Business Day quotes a report by The Times in which statistics from insurance company Liberty is analysed. It shows an 20% increase in suicides in South Africa last year and one of the main reasons is farmers’ suicides.
According to an actuary at Liberty, Henk Meintjes, the economic climate in South Africa hasn’t been great. The number of confirmed suicides was 20% higher in 2016 than the average for 2014 and 2015 combined. Liberty tried to find a reason for the surge in suicides and discovered a sharp increase in the number of farmers over the age of 55 committing suicide in the Northern Cape last year.
“We can’t prove it is because of the economy faltering but it is likely,” Meintjies told The Times.
Farmers were living in the same difficult economy as everyone else but on top of that they had the drought to deal with, he added.
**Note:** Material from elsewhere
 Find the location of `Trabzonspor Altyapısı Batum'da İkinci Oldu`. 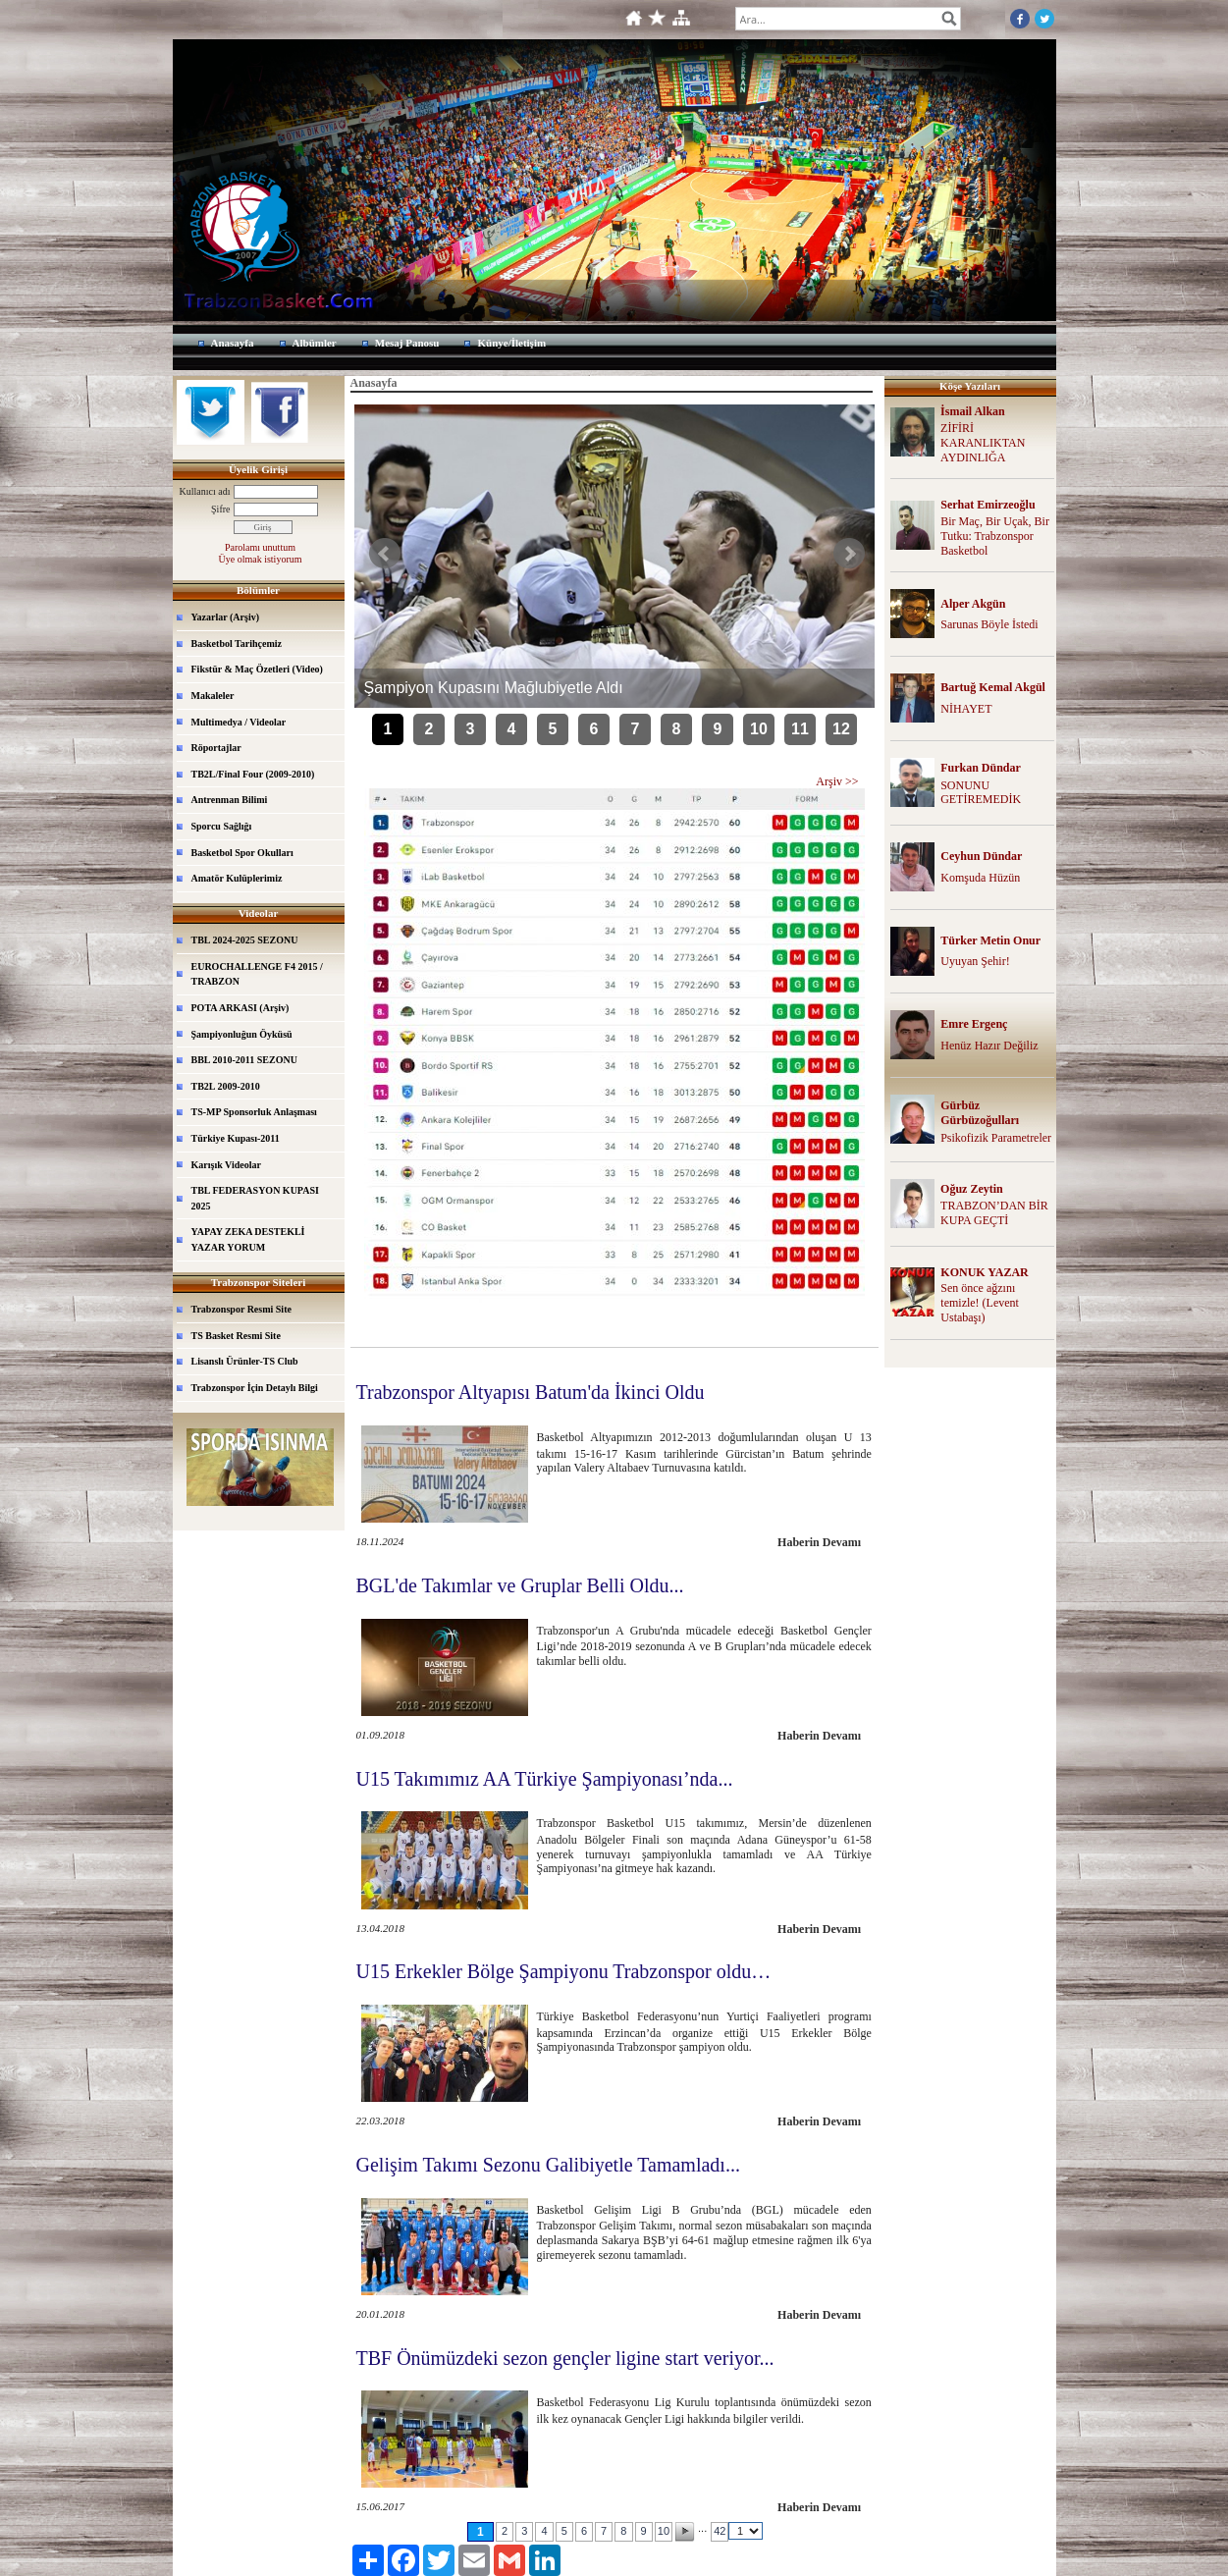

There was a direct correlation between a failing economy and the suicide rate, Meintjes said.
In Greece an economic collapse led to an increase in suicides of between 40 and 80% and after the banking crisis in 2008 in the US, the suicide rate rose by 40%.
Claims with Momentum Insurance shows suicides extends beyond the agriculture sector. Their statistics shows claims for not only farmers but also company directors and business owners who have taken their own lives.
Chris van Zyl, deputy general manager of farmers’ group TAU SA, said many farmers in the Northern Cape had suffered from drought for years. “They were already in a dire situation. If you have a few bad years before a drought really kicks in, it just worsens the situation.
“Banks would provide overdraft only to a certain limit. Many farmers had no options from a financial point of view.”